**Task brief**
Find all lines in the listing that include the word "button", then copy them.

**Records provided**
□ □ □ □ □
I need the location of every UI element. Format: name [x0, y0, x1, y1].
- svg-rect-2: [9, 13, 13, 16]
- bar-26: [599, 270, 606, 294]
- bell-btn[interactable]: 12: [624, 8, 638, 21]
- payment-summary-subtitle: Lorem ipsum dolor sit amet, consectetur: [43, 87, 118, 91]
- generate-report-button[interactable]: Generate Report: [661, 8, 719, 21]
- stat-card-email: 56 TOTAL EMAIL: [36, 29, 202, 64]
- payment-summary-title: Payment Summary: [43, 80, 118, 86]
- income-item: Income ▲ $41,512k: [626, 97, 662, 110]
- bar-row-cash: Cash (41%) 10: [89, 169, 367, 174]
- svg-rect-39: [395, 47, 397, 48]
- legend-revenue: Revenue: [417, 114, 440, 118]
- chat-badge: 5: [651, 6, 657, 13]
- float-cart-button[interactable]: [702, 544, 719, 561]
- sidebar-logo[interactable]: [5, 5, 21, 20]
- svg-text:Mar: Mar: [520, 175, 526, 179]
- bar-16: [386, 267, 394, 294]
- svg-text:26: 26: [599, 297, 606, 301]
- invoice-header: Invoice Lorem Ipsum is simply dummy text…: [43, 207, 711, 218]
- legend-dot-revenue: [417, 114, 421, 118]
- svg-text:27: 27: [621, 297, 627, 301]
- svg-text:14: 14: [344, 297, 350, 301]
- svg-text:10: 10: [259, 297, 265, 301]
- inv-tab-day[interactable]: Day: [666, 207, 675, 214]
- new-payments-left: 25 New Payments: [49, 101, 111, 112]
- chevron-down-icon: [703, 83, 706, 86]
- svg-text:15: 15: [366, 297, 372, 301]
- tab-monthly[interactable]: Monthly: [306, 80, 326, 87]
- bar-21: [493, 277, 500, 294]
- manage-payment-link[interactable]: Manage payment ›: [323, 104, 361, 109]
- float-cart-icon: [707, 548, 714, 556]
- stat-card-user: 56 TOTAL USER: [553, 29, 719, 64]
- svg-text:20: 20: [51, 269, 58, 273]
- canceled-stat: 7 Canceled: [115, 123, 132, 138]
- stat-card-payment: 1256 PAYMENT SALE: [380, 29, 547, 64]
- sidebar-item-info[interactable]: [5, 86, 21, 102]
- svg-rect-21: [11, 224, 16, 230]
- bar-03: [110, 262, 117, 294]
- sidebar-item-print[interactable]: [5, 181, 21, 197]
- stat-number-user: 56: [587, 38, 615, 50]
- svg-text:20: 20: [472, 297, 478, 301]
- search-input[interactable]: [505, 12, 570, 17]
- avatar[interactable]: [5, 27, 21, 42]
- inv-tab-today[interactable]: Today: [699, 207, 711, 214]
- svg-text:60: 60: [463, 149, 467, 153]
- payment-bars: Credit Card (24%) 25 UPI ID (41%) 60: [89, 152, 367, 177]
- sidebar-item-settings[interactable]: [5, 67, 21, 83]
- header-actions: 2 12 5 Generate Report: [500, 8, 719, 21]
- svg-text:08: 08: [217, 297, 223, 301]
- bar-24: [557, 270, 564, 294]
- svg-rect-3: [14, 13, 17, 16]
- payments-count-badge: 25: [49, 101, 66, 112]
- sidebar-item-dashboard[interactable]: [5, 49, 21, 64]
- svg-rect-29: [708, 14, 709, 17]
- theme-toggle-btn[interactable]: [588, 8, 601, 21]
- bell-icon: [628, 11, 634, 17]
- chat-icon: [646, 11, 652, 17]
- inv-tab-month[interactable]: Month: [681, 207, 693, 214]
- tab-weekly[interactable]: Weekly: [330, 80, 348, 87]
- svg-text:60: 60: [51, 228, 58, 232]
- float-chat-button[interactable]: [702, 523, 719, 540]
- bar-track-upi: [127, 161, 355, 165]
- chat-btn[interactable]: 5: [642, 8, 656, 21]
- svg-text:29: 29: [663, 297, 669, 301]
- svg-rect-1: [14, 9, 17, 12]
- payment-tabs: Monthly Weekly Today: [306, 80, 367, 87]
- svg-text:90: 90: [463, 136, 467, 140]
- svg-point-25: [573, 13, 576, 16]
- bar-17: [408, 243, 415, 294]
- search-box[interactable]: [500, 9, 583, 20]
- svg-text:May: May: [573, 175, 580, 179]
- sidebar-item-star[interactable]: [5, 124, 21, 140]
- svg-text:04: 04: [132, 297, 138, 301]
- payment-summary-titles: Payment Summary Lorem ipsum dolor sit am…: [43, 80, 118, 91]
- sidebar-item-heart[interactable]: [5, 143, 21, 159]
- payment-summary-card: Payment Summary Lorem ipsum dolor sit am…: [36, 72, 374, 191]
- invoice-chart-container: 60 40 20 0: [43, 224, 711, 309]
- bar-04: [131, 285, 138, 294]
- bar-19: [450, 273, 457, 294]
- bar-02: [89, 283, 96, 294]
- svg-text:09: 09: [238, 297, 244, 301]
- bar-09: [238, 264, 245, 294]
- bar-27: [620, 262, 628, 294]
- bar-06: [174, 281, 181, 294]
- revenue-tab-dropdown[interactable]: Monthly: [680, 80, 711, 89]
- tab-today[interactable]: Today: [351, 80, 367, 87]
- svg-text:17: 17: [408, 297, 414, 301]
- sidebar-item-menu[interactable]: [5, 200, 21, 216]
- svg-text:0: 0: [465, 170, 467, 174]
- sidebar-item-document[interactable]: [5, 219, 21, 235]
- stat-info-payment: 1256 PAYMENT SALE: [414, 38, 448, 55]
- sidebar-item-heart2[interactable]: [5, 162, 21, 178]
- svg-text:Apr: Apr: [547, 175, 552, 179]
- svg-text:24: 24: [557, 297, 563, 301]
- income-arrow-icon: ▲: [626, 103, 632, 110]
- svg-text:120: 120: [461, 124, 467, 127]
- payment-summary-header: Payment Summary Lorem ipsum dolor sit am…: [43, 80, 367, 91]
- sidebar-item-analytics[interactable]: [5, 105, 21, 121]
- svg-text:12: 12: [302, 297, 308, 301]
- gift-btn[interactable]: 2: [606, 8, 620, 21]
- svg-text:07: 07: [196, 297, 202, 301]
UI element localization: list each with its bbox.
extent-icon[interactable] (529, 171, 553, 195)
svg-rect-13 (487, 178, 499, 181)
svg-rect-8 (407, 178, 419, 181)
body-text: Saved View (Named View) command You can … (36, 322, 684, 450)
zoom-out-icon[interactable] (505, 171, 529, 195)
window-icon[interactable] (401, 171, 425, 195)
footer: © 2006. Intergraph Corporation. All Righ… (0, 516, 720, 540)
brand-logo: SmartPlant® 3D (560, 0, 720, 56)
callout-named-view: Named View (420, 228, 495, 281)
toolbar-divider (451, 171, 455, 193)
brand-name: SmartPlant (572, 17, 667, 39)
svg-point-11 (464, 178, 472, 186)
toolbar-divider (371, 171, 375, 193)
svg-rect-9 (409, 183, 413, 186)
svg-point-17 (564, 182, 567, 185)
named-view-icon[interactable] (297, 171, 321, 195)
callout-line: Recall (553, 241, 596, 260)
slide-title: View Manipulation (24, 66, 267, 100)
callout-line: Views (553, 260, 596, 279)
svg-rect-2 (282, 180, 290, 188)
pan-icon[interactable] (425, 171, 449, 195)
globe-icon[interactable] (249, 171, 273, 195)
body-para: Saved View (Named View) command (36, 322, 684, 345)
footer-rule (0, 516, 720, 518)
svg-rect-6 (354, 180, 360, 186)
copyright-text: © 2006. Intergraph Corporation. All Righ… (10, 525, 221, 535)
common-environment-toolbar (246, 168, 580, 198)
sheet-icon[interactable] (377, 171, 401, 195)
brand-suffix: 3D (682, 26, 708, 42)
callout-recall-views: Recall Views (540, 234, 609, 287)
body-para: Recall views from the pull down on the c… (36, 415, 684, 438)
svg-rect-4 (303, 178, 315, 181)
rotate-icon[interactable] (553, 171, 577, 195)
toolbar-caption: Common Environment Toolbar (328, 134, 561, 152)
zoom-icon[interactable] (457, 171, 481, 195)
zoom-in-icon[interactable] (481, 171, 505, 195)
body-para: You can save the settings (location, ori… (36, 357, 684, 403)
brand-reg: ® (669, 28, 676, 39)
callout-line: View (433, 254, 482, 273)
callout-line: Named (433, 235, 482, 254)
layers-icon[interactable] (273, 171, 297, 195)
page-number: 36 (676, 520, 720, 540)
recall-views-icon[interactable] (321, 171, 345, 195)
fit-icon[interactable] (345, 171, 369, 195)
□ □ □ □ □
**Solution to this problem**
- generate-report-button[interactable]: Generate Report: [661, 8, 719, 21]
- float-cart-button[interactable]: [702, 544, 719, 561]
- float-chat-button[interactable]: [702, 523, 719, 540]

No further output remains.